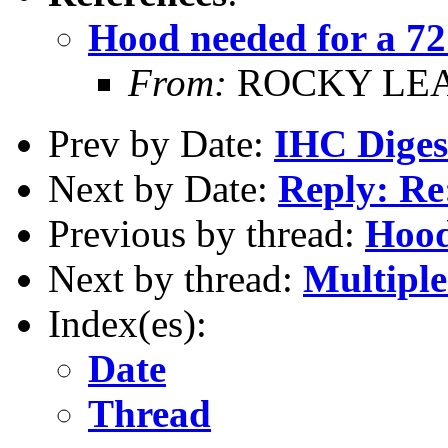
Hood needed for a 72
From:
ROCKY LE
Prev by Date:
IHC Digest
Next by Date:
Reply: Re
Previous by thread:
Hood
Next by thread:
Multiple
Index(es):
Date
Thread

- [HOW TO COMPLETE THIS TASK] Print the listing exactly. No pictures belong in the copy.

- [WRITTEN ANSWER]
Hood needed for a 72
From:
ROCKY LE
Prev by Date:
IHC Digest
Next by Date:
Reply: Re
Previous by thread:
Hood
Next by thread:
Multiple
Index(es):
Date
Thread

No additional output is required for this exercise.